The new era of journalism, heavily comprised of a twenty-four hour news cycle, digital media and all subsequent methods of access, has spawned the collaboration between Apple Inc. and News Corporation owner, Rupert Murdoch. Two powerhouses have converged to do something groundbreaking, so to speak. What’s on the table, or should I say tablet, is The Daily, a newspaper application tailor-made for the iPad. Subscribers are asked to purchase a subscription for 99 cents per week, amounting to just a few pennies a day. Publishing new information daily, this newspaper app enables subscribers to access a wide range of articles covering several genres.
Off the bat, that seems fairly reasonable, considering that The Daily promises to offer exclusive, well written content along with breaking news updates and gossip. But upon closer inspection, we arrive at the meat of the matter: News Corporation and Apple Inc. want me to pay for news that I can basically read for free. In a society where traditional newspapers have tanked, and every respectable paper has a free web presence and app, The Daily is taking a leap of faith. Paying 99 cents per week is a tall order for someone who knows that there are other inexpensive options.
The latest issue of The Daily makes a mockery of its’ own namesake. The major news article surrounded the social movement and political turmoil in Egypt, an ongoing development that was and is continuously covered by mainstream media and the blogosphere. Who wants to pay for the news they could have watched on television or online the night before? Nothing about this daily coverage says novelty. Nothing screams fresh and new. Original content is the only content people are willing to pay for, especially when every Joe Schmo with a camera phone is giving everything away for free.
With less than 20 million iPads in the hands of consumers, how does Mr. Murdoch expect to gain a substantial fiscal reward? Although the subscription is priced on the low end, I doubt that people are ready to invest in superfluous, poorly written content. Well that’s just it, maybe he isn’t. Perhaps he just wants to be the first to bring the exclusivity of news to discriminating purchasers of an expensive tablet.

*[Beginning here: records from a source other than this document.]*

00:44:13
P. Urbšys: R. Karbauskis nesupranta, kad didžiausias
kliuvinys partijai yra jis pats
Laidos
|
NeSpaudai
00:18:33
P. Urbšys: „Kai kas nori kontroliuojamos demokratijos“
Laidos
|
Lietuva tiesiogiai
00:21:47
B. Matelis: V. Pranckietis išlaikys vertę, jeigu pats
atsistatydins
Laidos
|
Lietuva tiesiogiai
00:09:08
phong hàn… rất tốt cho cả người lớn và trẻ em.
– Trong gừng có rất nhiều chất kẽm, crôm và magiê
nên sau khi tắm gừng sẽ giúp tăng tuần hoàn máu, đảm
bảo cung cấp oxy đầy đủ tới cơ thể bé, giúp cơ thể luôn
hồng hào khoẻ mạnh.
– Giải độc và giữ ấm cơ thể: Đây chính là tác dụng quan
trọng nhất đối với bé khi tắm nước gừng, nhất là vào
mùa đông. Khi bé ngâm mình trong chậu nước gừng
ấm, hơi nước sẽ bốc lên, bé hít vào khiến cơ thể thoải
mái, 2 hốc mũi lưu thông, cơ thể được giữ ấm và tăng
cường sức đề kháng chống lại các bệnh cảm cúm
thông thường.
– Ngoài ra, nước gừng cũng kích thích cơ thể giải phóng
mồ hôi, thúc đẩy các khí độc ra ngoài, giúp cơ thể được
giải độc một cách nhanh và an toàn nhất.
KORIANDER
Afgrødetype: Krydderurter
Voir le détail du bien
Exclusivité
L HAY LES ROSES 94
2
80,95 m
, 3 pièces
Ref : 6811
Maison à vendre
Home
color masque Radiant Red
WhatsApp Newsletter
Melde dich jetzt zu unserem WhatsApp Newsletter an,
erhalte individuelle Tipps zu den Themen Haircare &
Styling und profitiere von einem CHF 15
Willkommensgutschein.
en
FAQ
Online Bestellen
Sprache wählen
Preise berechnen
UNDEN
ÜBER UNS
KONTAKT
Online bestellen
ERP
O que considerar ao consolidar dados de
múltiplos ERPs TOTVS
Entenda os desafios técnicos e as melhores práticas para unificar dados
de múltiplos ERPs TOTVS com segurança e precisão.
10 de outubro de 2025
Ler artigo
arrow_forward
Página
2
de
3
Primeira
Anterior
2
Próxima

Maybe he is well aware that he is riding a wave that needs more time to build and will inevitably crash.
I believe that most consumers and iPad users would rather spend their hard earned cash on a product that is actually innovative. We are already overly inundated with free avenues of accessing news, gossip and sports. No need for yet another bill. In an economy where pennies are being pinched, even those who can afford the iPad, have their limits. It would be different if there was something new to read about, but alas, such is not the case. News Corporation should recruit more talented journalists and focus on unreported news. My advice to you: spend your money elsewhere. Chances are, The Daily will become free and operate solely on advertising profits in a matter of months.